>>>

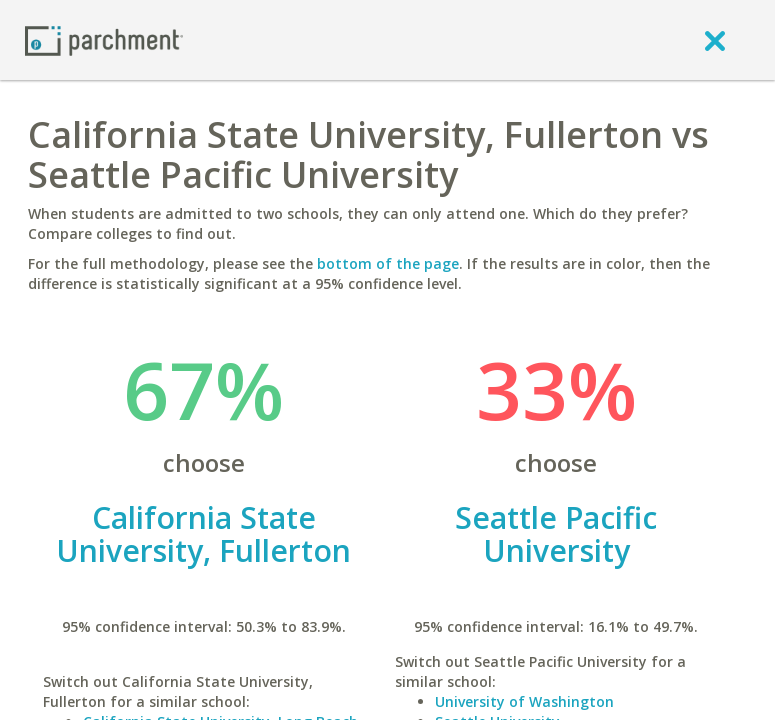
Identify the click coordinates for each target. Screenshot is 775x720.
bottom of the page (388, 263)
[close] (715, 40)
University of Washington (524, 701)
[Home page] (104, 39)
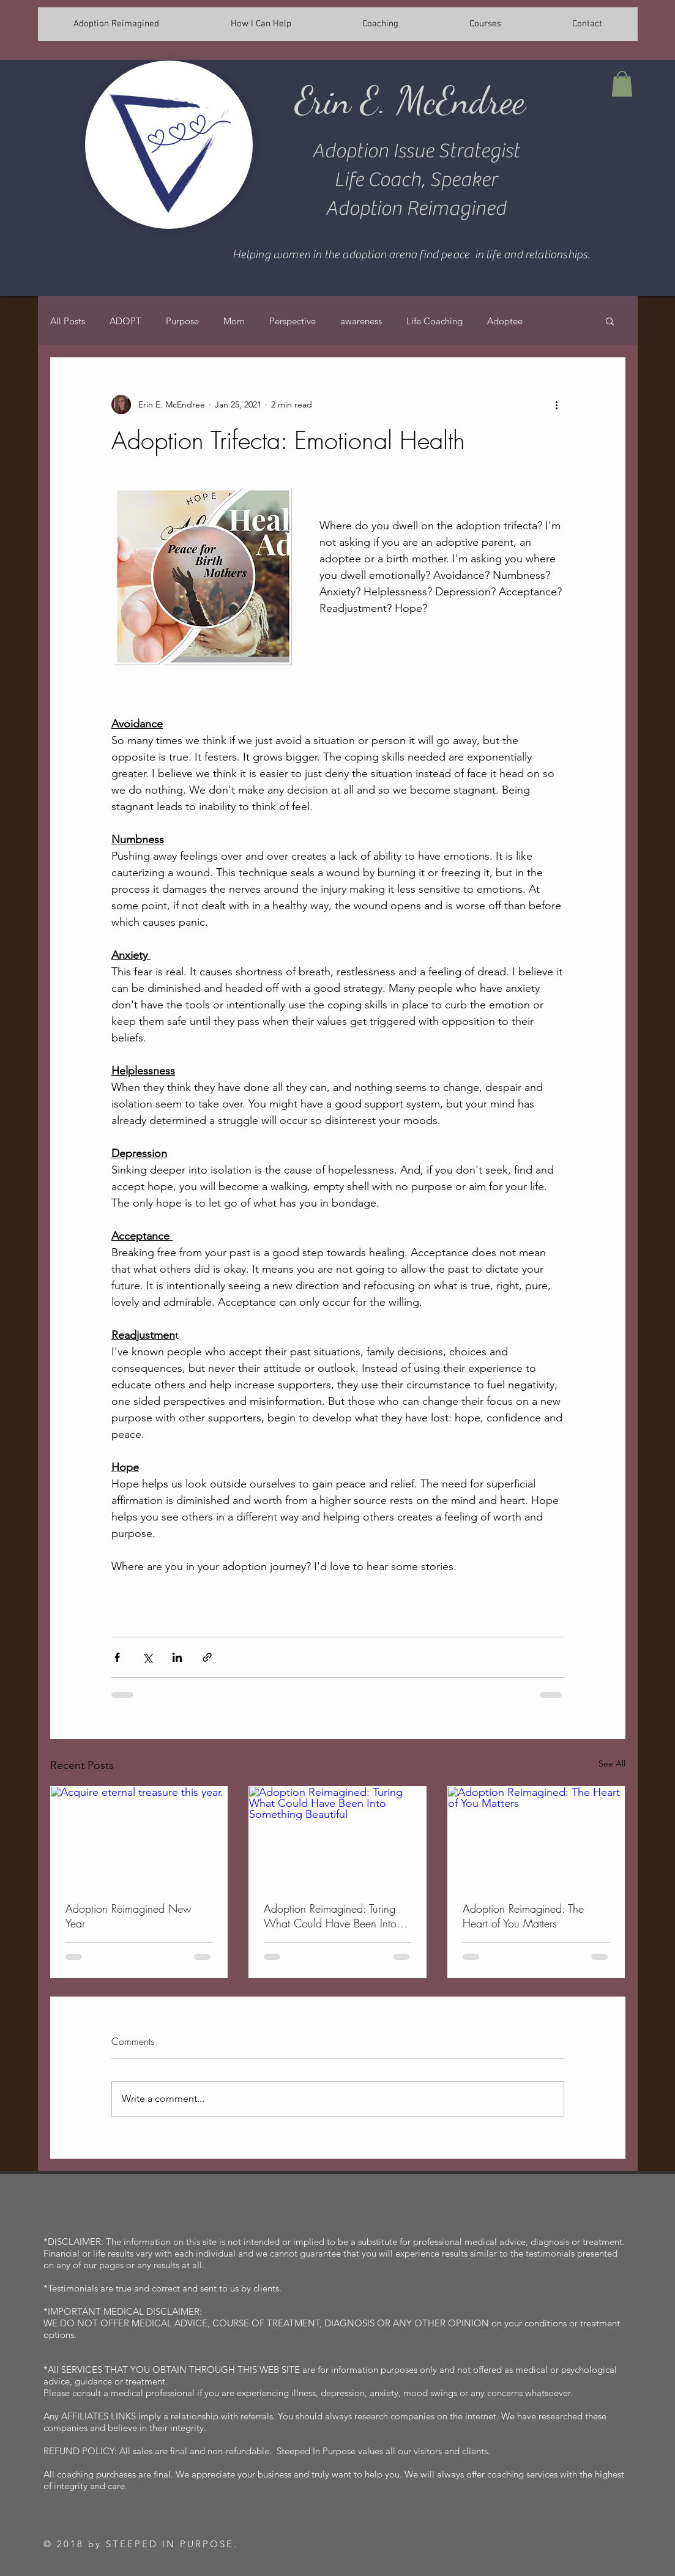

<<<

* **What needs to be done**
Your reply should restate the data above word for word and contain no pictures.

* **Output below**
Identify the click coordinates for each target. Screenshot is 775x720.
bottom of the page (388, 263)
[close] (715, 40)
University of Washington (524, 701)
[Home page] (104, 39)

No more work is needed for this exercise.